How to assign values to CVX variable


(Stephen Ekwe) #1

How can I assign a value that is either zero or one (0,1) to a CVX variable?
for instance:
cvx_begin
variable theta(i,j);
maximize (theta.*obj(i,j));
0 <= theta <= 1;
cvx_end


(Mark L. Stone) #2

Use the binary keyword in your variable declaration. Then there is no need for 0 <= theta <= 1 .

http://cvxr.com/cvx/doc/basics.html#variables


(Stephen Ekwe) #3

CVX sees theta as an affine expression, hence when obj is concave, the product of obj and theta disobeys the DCP rule. Actually, theta is meant to be an indicator variable of either 1 or 0.


(Mark L. Stone) #4

theta is meant to be an indicator variable of either 1 or 0.

That is what binary does.

As to any errors you are receiving, you are not showing your entire program. I don’t know what obj(i,j) is. Your objective function needs to evaluate to a real scalar, which it doesn’t unless i = j = 1.


(Stephen Ekwe) #5

Thank you very much for your timely response.

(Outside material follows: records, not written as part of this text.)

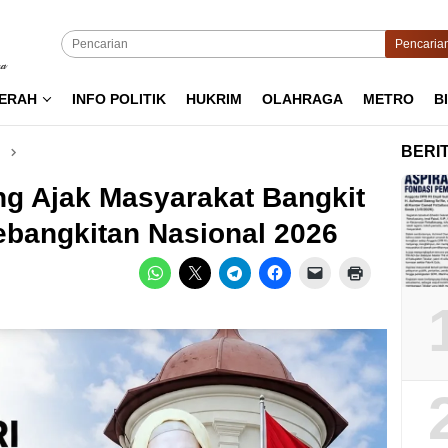
Pencaria
ERAH
INFO POLITIK
HUKRIM
OLAHRAGA
METRO
B
BERI
ng Ajak Masyarakat Bangkit
ebangkitan Nasional 2026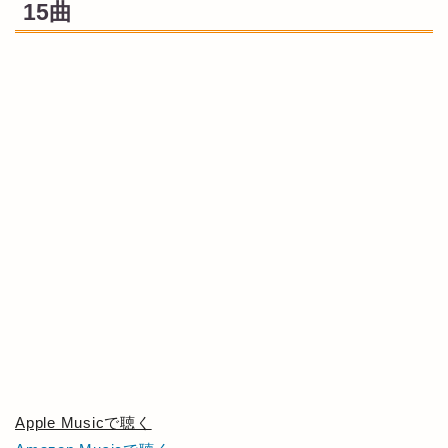
15曲
Apple Musicで聴く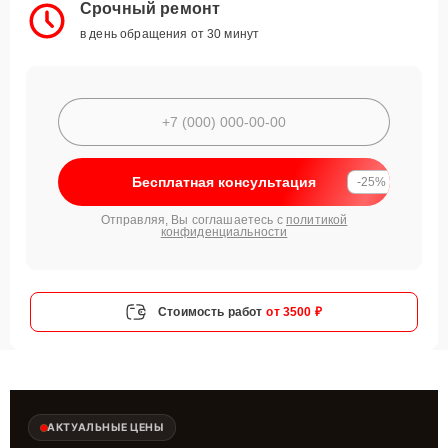
Срочный ремонт
в день обращения от 30 минут
Бесплатная консультация
-25%
Отправляя, Вы соглашаетесь с
политикой
конфиденциальности
Стоимость работ
от 3500 ₽
АКТУАЛЬНЫЕ ЦЕНЫ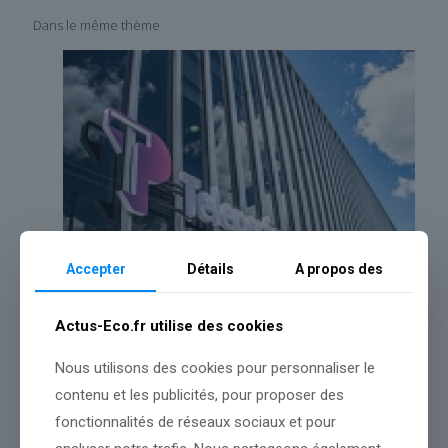
Dans le même thème
Accepter
Détails
A propos des
Actus-Eco.fr utilise des cookies
Teleperformance : Cours de l’action divisé par trois, sortie du
Nous utilisons des cookies pour personnaliser le
CAC 40… L’ex-Teleperformance TP plonge encore de 11,5% en
Bourse, plombé par les commentaires de son rival Concentrix
contenu et les publicités, pour proposer des
qui s’effondre de 22% à Wall Street
fonctionnalités de réseaux sociaux et pour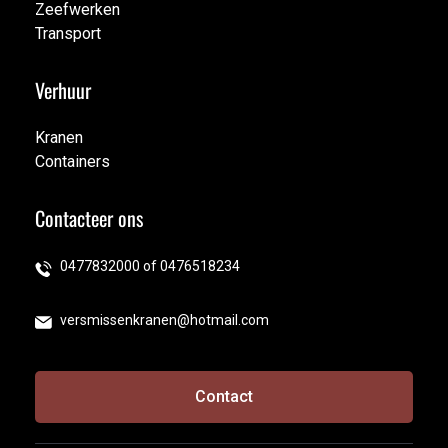
Zeefwerken
Afbraakwerken
Transport
Zeefwerken
Transport
Verhuur
Kranen
Containers
Kranen
Containers
Contacteer ons
0477832000 of 0476518234
014 96 06 40
versmissenkranen@hotmail.com
versmissenkranen@hotmail.com
Contact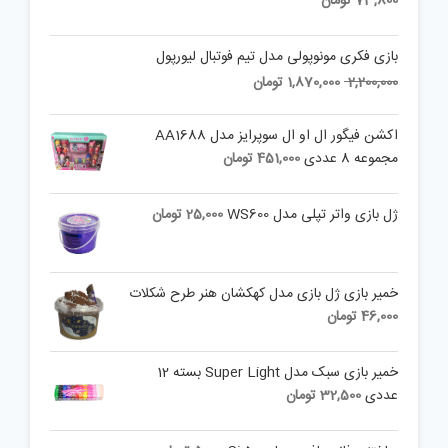
73,800
تومان
بازی فکری مونوپولی مدل تیم فوتبال لیورپول
Current
Original
2,200,000
1,870,000
تومان
price
price
is:
was:
اکشن فیگور ال او ال سوپرایز مدل AA1688
2,200,000 تومان.
1,870,000 تومان.
مجموعه 8 عددی
451,000
تومان
ژل بازی واتر تپلی مدل WS600
25,000
تومان
خمیر بازی ژل بازی مدل کهکشان هنر طرح شکلات
46,000
تومان
خمیر بازی سبک مدل Super Light بسته 12
عددی
32,500
تومان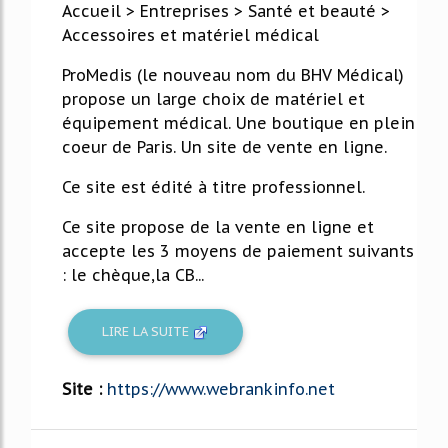
Accueil > Entreprises > Santé et beauté >
Accessoires et matériel médical
ProMedis (le nouveau nom du BHV Médical)
propose un large choix de matériel et
équipement médical. Une boutique en plein
coeur de Paris. Un site de vente en ligne.
Ce site est édité à titre professionnel.
Ce site propose de la vente en ligne et
accepte les 3 moyens de paiement suivants
: le chèque,la CB...
LIRE LA SUITE
Site :
https://www.webrankinfo.net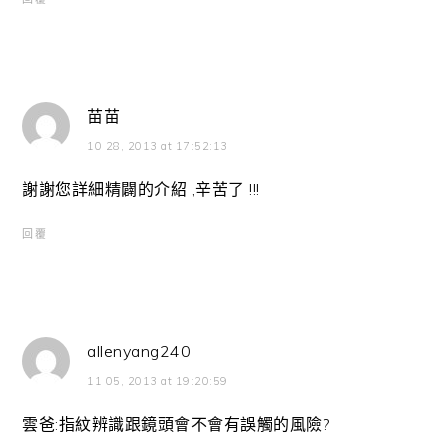
苗苗
10 28, 2013 at 17:52:13
謝謝您詳細精闢的介紹 ,辛苦了 !!!
回覆
allenyang240
11 05, 2013 at 19:20:59
雲爸:指紋辨識跟鏡頭會不會有誤觸的風險?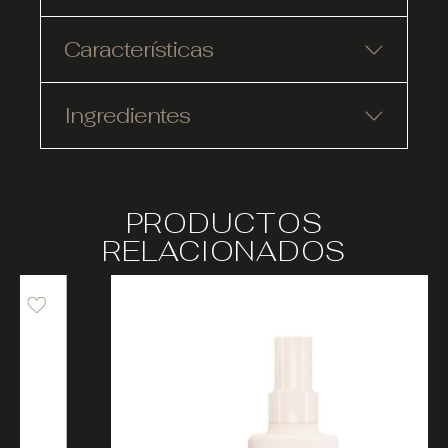
Características
Ingredientes
PRODUCTOS
RELACIONADOS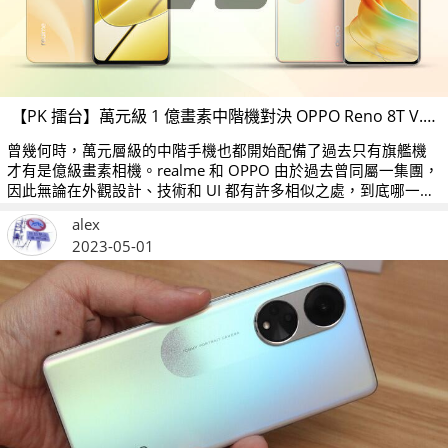
【PK 擂台】萬元級 1 億畫素中階機對決 OPPO Reno 8T V.S. realme 11 5G
曾幾何時，萬元層級的中階手機也都開始配備了過去只有旗艦機
才有是億級畫素相機。realme 和 OPPO 由於過去曾同屬一集團，
因此無論在外觀設計、技術和 UI 都有許多相似之處，到底哪一台
CP 值比較高呢？
alex
2023-05-01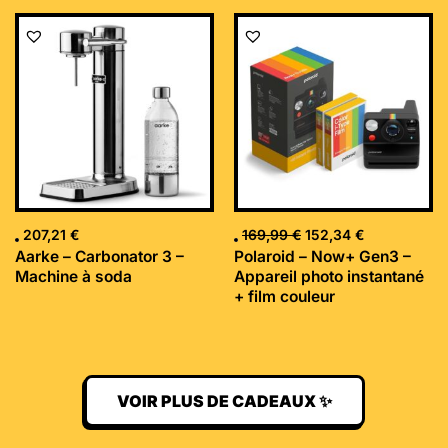
Le
Le
prix
prix
initial
actuel
était :
est :
169,99 €.
152,34 €.
207,21
€
169,99
€
152,34
€
Aarke – Carbonator 3 –
Polaroid – Now+ Gen3 –
Machine à soda
Appareil photo instantané
+ film couleur
VOIR PLUS DE CADEAUX ✨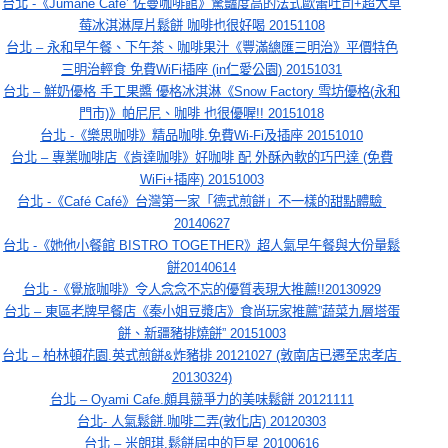
台北 -《Jumane Cafe’ 佐曼咖啡館》驚豔度高的法式歐蕾吐司+超大草
莓冰淇淋厚片鬆餅 咖啡也很好喝 20151108
台北 – 永和早午餐、下午茶、咖啡果汁《豐滿總匯三明治》平價特色
三明治輕食 免費WiFi插座 (in仁愛公園) 20151031
台北 – 鮮奶優格 手工果醬 優格冰淇淋《Snow Factory 雪坊優格(永和
門市)》帕尼尼、咖啡 也很優喔!! 20151018
台北 -《樂思咖啡》精品咖啡.免費Wi-Fi及插座 20151010
台北 – 專業咖啡店《肯達咖啡》好咖啡 配 外酥內軟的巧巴達 (免費
WiFi+插座) 20151003
台北 -《Café Café》台灣第一家「德式煎餅」不一樣的甜點體驗 
20140627
台北 -《她他小餐館 BISTRO TOGETHER》超人氣早午餐與大份量鬆
餅20140614
台北 -《覺旅咖啡》令人念念不忘的優質表現大推薦!!20130929
台北 – 東區老牌早餐店《秦小姐豆漿店》食尚玩家推薦”蔬菜九層塔蛋
餅、新疆豬排燒餅” 20151003
台北 – 柏林頓花園.英式煎餅&炸豬排 20121027 (敦南店已遷至忠孝店 
20130324)
台北 – Oyami Cafe.頗具競爭力的美味鬆餅 20121111
台北- 人氣鬆餅.咖啡二弄(敦化店) 20120303
台北 – 米朗琪.鬆餅屆中的巨星 20100616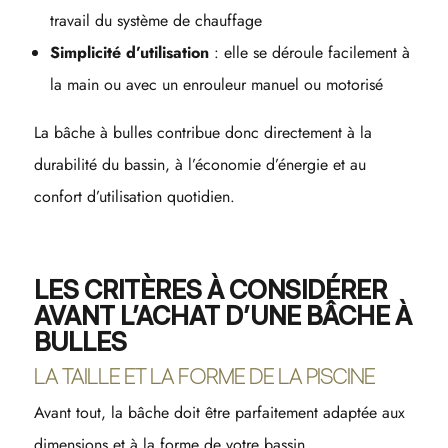
travail du système de chauffage
Simplicité d’utilisation
: elle se déroule facilement à
la main ou avec un enrouleur manuel ou motorisé
La bâche à bulles contribue donc directement à la
durabilité du bassin, à l’économie d’énergie et au
confort d’utilisation quotidien.
LES CRITÈRES À CONSIDÉRER
AVANT L’ACHAT D’UNE BÂCHE À
BULLES
LA TAILLE ET LA FORME DE LA PISCINE
Avant tout, la bâche doit être parfaitement adaptée aux
dimensions et à la forme de votre bassin.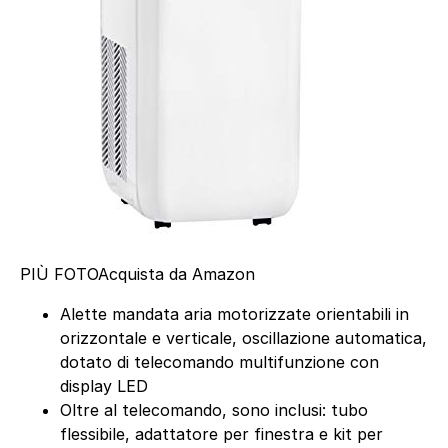
PIÙ FOTO
Acquista da Amazon
Alette mandata aria motorizzate orientabili in
orizzontale e verticale, oscillazione automatica,
dotato di telecomando multifunzione con
display LED
Oltre al telecomando, sono inclusi: tubo
flessibile, adattatore per finestra e kit per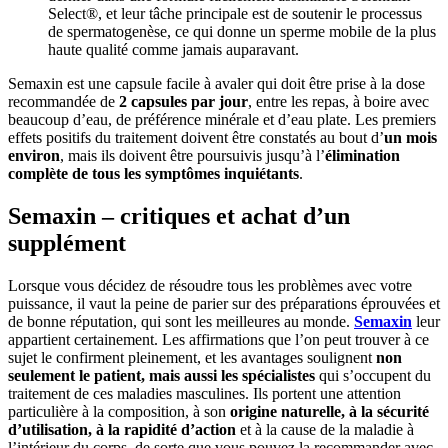
Select®, et leur tâche principale est de soutenir le processus
de spermatogenèse, ce qui donne un sperme mobile de la plus
haute qualité comme jamais auparavant.
Semaxin est une capsule facile à avaler qui doit être prise à la dose
recommandée de
2 capsules par jour
, entre les repas, à boire avec
beaucoup d’eau, de préférence minérale et d’eau plate. Les premiers
effets positifs du traitement doivent être constatés au bout d’
un mois
environ
, mais ils doivent être poursuivis jusqu’à l’
élimination
complète de tous les symptômes inquiétants
.
Semaxin – critiques et achat d’un
supplément
Lorsque vous décidez de résoudre tous les problèmes avec votre
puissance, il vaut la peine de parier sur des préparations éprouvées et
de bonne réputation, qui sont les meilleures au monde.
Semaxin
leur
appartient certainement. Les affirmations que l’on peut trouver à ce
sujet le confirment pleinement, et les avantages soulignent
non
seulement le patient, mais aussi les spécialistes
qui s’occupent du
traitement de ces maladies masculines. Ils portent une attention
particulière à la composition, à son
origine naturelle, à la sécurité
d’utilisation, à la rapidité d’action
et à la cause de la maladie à
l’intérieur du corps, de sorte que vous pouvez la recommander avec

I have done as advised and have the error message shown below.

i = j = 4;
cvx_begin
cvx_solver Mosek
cvx_precision BEST
variables P(i,j)
variables theta binary
maximize (sum(sum(theta.*RATE)));
sum(theta.*P) <= Pmax
cvx_end

Disciplined convex programming error:
Cannot perform the operation: {real affine} .* {concave}
Error in BETA_TEST01 (line 102)
maximize (sum(sum(theta.*RATE)));

PS: where RATE is cvx concave expression (4x4 matrix)

(Mark L. Stone) #6

i = j = 4; is not legal in MATLAB.

What is RATE ? You must not be showing everything, because CVX thinks it is concave, rather than a constant (MATLAB variable).

sum(theta.*P) <= Pmax won’t be valid, either.